**Prompt:**
Restate word for word the section of the entries that opens at the line containing "nicht zu besseren" and closes at the line containing "зголемуваше.", both lines kept, pictures dropped.

**Data in this exercise:**
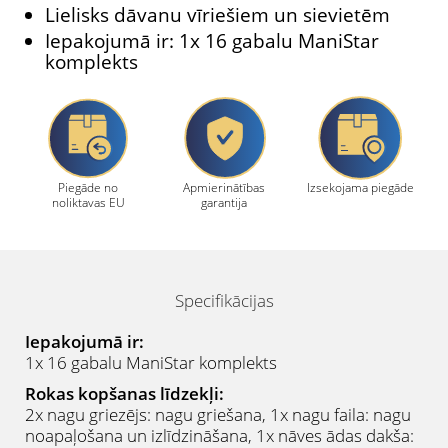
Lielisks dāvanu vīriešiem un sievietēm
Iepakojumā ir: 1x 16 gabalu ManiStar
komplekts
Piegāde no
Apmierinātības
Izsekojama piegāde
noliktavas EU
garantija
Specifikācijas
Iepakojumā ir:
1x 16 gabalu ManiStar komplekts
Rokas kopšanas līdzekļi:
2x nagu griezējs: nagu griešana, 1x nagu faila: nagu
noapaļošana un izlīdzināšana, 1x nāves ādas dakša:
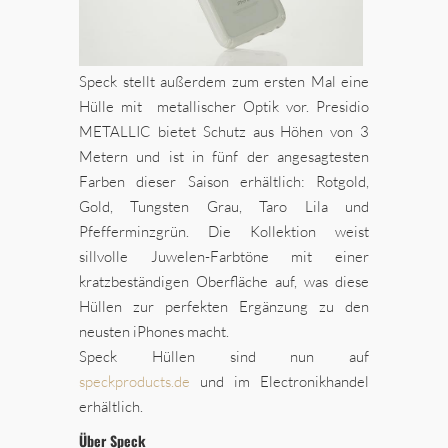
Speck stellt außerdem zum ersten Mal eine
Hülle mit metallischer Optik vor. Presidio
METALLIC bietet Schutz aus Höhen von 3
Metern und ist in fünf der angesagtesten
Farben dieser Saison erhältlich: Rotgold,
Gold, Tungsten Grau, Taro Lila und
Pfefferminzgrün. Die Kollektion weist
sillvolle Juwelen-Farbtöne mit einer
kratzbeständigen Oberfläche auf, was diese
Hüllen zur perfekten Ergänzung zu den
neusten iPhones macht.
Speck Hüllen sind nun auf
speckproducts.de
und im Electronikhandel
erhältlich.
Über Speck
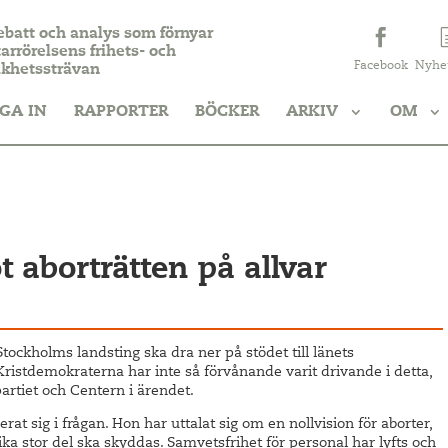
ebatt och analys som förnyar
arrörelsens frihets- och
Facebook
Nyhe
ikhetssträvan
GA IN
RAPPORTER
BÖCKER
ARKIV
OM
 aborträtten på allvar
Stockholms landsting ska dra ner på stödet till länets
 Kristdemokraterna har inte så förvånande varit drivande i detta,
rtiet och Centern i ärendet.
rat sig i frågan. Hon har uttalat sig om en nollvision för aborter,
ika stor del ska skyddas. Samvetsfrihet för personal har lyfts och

---

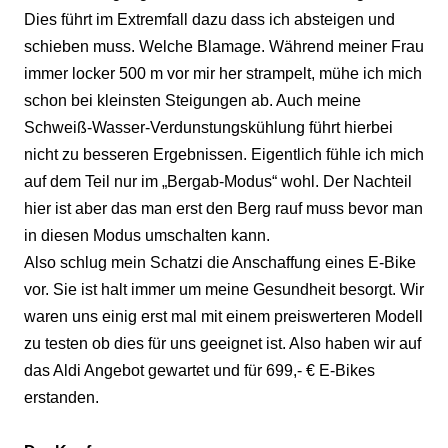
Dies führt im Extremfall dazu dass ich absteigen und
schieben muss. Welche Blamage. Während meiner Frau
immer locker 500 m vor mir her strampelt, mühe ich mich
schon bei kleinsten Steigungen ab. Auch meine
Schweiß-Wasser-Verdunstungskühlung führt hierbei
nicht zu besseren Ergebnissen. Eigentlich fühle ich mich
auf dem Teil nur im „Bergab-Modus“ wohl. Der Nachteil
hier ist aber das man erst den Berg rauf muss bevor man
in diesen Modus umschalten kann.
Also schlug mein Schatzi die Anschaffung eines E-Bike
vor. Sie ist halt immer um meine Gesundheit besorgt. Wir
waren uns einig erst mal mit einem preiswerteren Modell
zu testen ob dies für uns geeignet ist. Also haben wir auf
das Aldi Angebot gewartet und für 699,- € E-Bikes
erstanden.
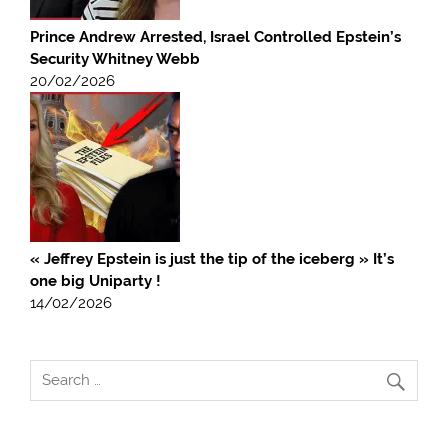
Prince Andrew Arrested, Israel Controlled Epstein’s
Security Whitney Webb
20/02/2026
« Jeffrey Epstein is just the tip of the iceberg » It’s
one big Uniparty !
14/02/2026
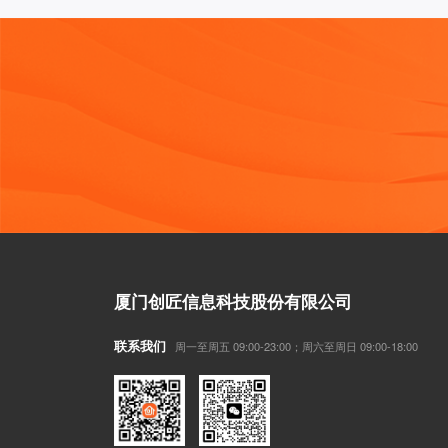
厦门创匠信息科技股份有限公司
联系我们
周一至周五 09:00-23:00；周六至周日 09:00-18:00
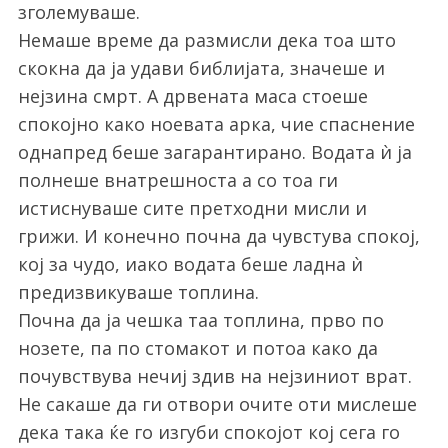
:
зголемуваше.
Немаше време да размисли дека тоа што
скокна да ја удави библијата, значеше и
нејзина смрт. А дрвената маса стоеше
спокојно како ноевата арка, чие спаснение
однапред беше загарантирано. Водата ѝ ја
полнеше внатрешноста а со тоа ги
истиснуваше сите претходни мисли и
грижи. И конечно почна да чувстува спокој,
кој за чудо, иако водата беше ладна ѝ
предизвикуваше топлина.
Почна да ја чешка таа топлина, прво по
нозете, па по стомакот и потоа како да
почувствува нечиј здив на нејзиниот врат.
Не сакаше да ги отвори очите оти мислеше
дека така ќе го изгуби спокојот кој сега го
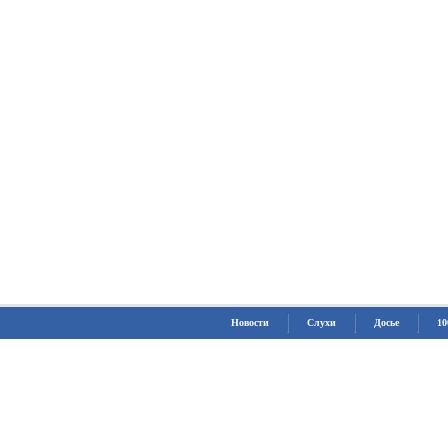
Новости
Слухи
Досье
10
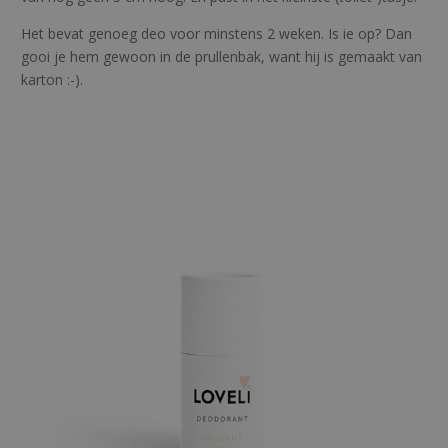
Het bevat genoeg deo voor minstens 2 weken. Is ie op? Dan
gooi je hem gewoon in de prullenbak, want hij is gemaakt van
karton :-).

**Reply:**
nicht zu besseren Ergebnissen. Eigentlich fühle ich mich
auf dem Teil nur im „Bergab-Modus“ wohl. Der Nachteil
hier ist aber das man erst den Berg rauf muss bevor man
in diesen Modus umschalten kann.
Also schlug mein Schatzi die Anschaffung eines E-Bike
vor. Sie ist halt immer um meine Gesundheit besorgt. Wir
waren uns einig erst mal mit einem preiswerteren Modell
zu testen ob dies für uns geeignet ist. Also haben wir auf
das Aldi Angebot gewartet und für 699,- € E-Bikes
erstanden.
Prince Andrew Arrested, Israel Controlled Epstein’s
Security Whitney Webb
20/02/2026
« Jeffrey Epstein is just the tip of the iceberg » It’s
one big Uniparty !
14/02/2026
厦门创匠信息科技股份有限公司
联系我们
周一至周五 09:00-23:00；周六至周日 09:00-18:00
:
зголемуваше.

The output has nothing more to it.